Go through the data below and copy each line where the word "sepet" occurs.

(Transcribed page contents)
=== Begin Enclosure ===
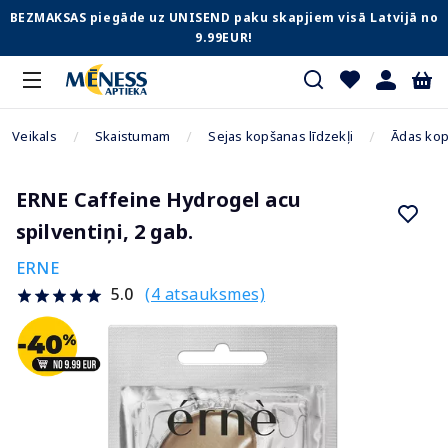
BEZMAKSAS piegāde uz UNISEND paku skapjiem visā Latvijā no
9.99EUR!
Veikals
Skaistumam
Sejas kopšanas līdzekļi
Ādas kop
ERNE Caffeine Hydrogel acu
spilventiņi, 2 gab.
ERNE
(4 atsauksmes)
5.0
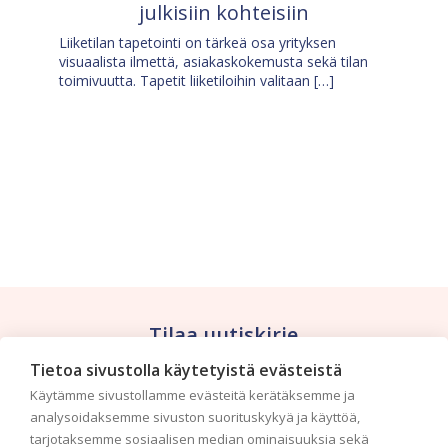
julkisiin kohteisiin
Liiketilan tapetointi on tärkeä osa yrityksen
visuaalista ilmettä, asiakaskokemusta sekä tilan
toimivuutta. Tapetit liiketiloihin valitaan […]
Tilaa uutiskirje
Tietoa sivustolla käytetyistä evästeistä
Haluaisitko nähdä uusimmat tapettimallistot heti
Käytämme sivustollamme evästeitä kerätäksemme ja
ensimmäisenä? Naputtele tiedot alas niin
analysoidaksemme sivuston suorituskykyä ja käyttöä,
pidämme sinut ajantasalla.
tarjotaksemme sosiaalisen median ominaisuuksia sekä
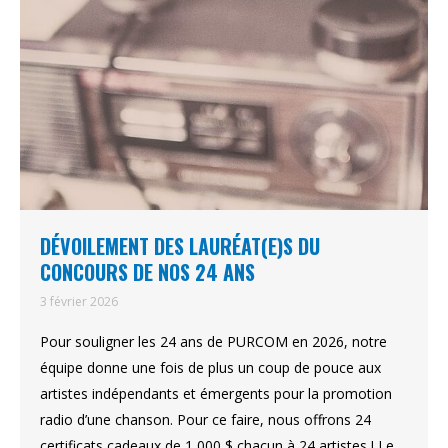
DÉVOILEMENT DES LAURÉAT(E)S DU
CONCOURS DE NOS 24 ANS
3 février 2026
Pour souligner les 24 ans de PURCOM en 2026, notre
équipe donne une fois de plus un coup de pouce aux
artistes indépendants et émergents pour la promotion
radio d’une chanson. Pour ce faire, nous offrons 24
certificats cadeaux de 1 000 $ chacun à 24 artistes ! Le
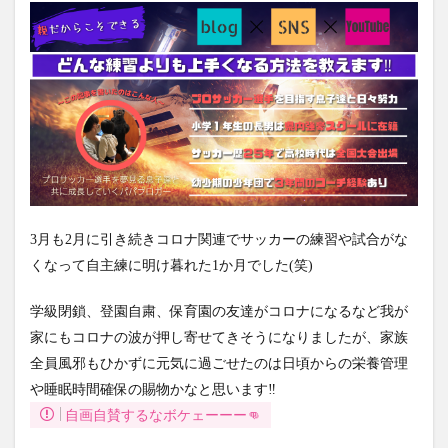
3月も2月に引き続きコロナ関連でサッカーの練習や試合がな
くなって自主練に明け暮れた1か月でした(笑)
学級閉鎖、登園自粛、保育園の友達がコロナになるなど我が
家にもコロナの波が押し寄せてきそうになりましたが、家族
全員風邪もひかずに元気に過ごせたのは日頃からの栄養管理
や睡眠時間確保の賜物かなと思います‼
自画自賛するなボケェーーー👊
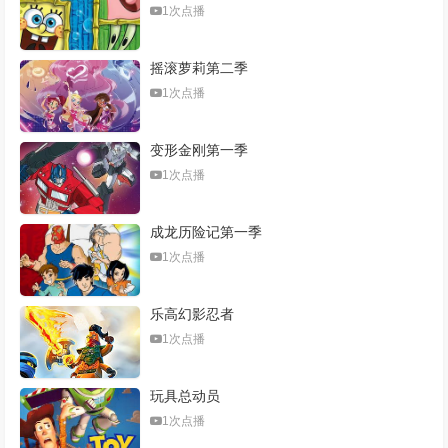
1次点播
摇滚萝莉第二季
1次点播
变形金刚第一季
1次点播
成龙历险记第一季
1次点播
乐高幻影忍者
1次点播
玩具总动员
1次点播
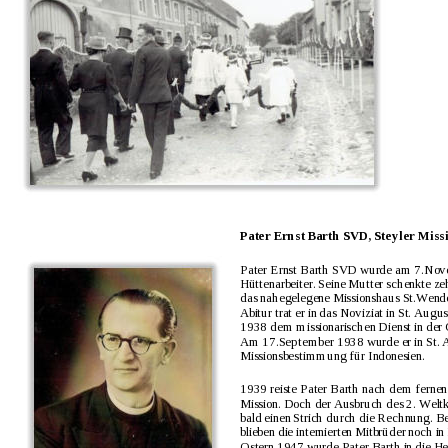
Pater Ernst Barth SVD, Steyler Miss
Pater Ernst Barth SVD wurde am 7.Nove
Hüttenarbeiter. Seine Mutter schenkte z
das nahegelegene Missionshaus St.Wende
Abitur trat er in das Noviziat in St. Augu
1938 dem missionarischen Dienst in der G
Am 17.September 1938 wurde er in St. Au
Missionsbestimmung für Indonesien.
1939 reiste Pater Barth nach dem fernen O
Mission. Doch der Ausbruch des 2. Weltk
bald einen Strich durch die Rechnung. Be
blieben die internierten Mitbrüder noch i
Ostern 1947 wurde Pater Barth in die Hei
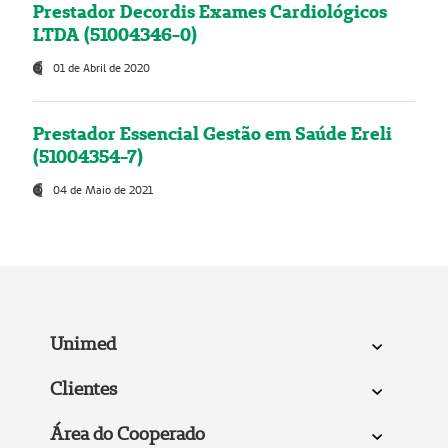
Prestador Decordis Exames Cardiológicos
LTDA (51004346-0)
01 de Abril de 2020
Prestador Essencial Gestão em Saúde Ereli
(51004354-7)
04 de Maio de 2021
Unimed
Clientes
Área do Cooperado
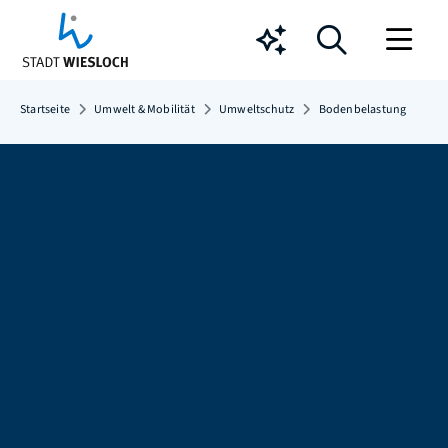
Chatbot
Startseite
Umwelt & Mobilität
Umweltschutz
Bodenbelastung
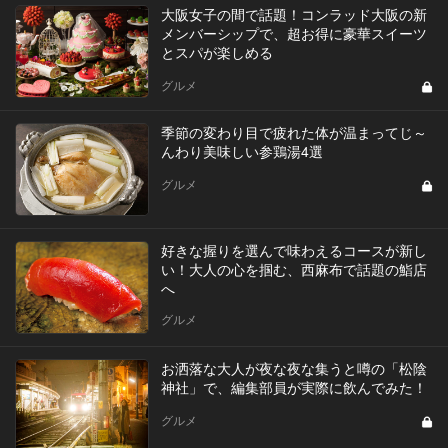
大阪女子の間で話題！コンラッド大阪の新
メンバーシップで、超お得に豪華スイーツ
とスパが楽しめる
グルメ
季節の変わり目で疲れた体が温まってじ～
んわり美味しい参鶏湯4選
グルメ
好きな握りを選んで味わえるコースが新し
い！大人の心を掴む、西麻布で話題の鮨店
へ
グルメ
お洒落な大人が夜な夜な集うと噂の「松陰
神社」で、編集部員が実際に飲んでみた！
グルメ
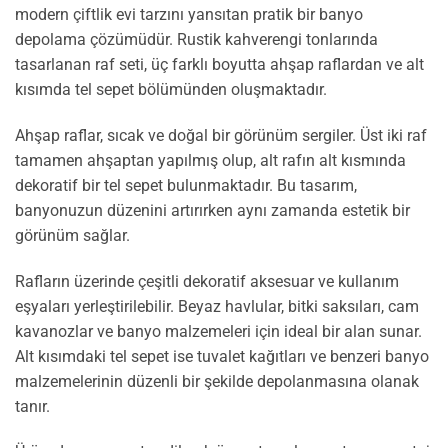
modern çiftlik evi tarzını yansıtan pratik bir banyo
depolama çözümüdür. Rustik kahverengi tonlarında
tasarlanan raf seti, üç farklı boyutta ahşap raflardan ve alt
kısımda tel sepet bölümünden oluşmaktadır.
Ahşap raflar, sıcak ve doğal bir görünüm sergiler. Üst iki raf
tamamen ahşaptan yapılmış olup, alt rafın alt kısmında
dekoratif bir tel sepet bulunmaktadır. Bu tasarım,
banyonuzun düzenini artırırken aynı zamanda estetik bir
görünüm sağlar.
Rafların üzerinde çeşitli dekoratif aksesuar ve kullanım
eşyaları yerleştirilebilir. Beyaz havlular, bitki saksıları, cam
kavanozlar ve banyo malzemeleri için ideal bir alan sunar.
Alt kısımdaki tel sepet ise tuvalet kağıtları ve benzeri banyo
malzemelerinin düzenli bir şekilde depolanmasına olanak
tanır.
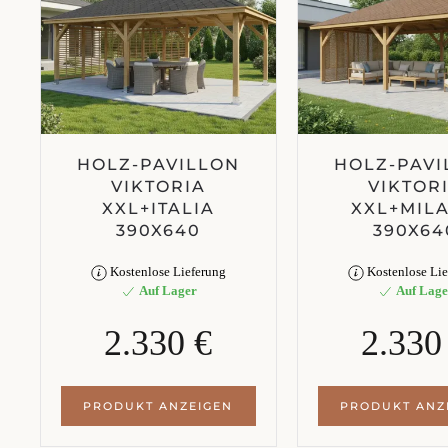
HOLZ-PAVILLON
HOLZ-PAVI
VIKTORIA
VIKTOR
XXL+ITALIA
XXL+MIL
390X640
390X64
Kostenlose Lieferung
Kostenlose Lie
Auf Lager
Auf Lage
2.330 €
2.330
PRODUKT ANZEIGEN
PRODUKT ANZ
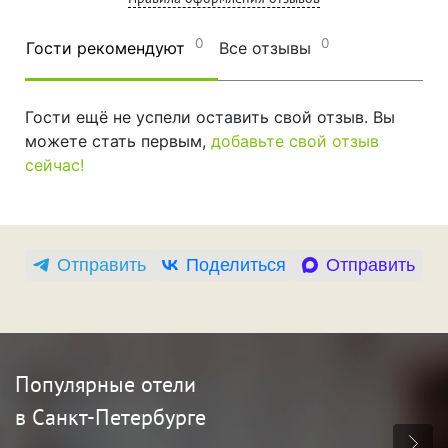
0
0
Гости рекомендуют
Все отзывы
Гости ещё не успели оставить свой отзыв. Вы
можете стать первым,
добавьте свой отзыв
сейчас!
Отправить
Поделиться
Отправить
Популярные отели
в Санкт-Петербурге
=== End Enclosure ===
* Answer area *
kısımda tel sepet bölümünden oluşmaktadır.
dekoratif bir tel sepet bulunmaktadır. Bu tasarım,
Alt kısımdaki tel sepet ise tuvalet kağıtları ve benzeri banyo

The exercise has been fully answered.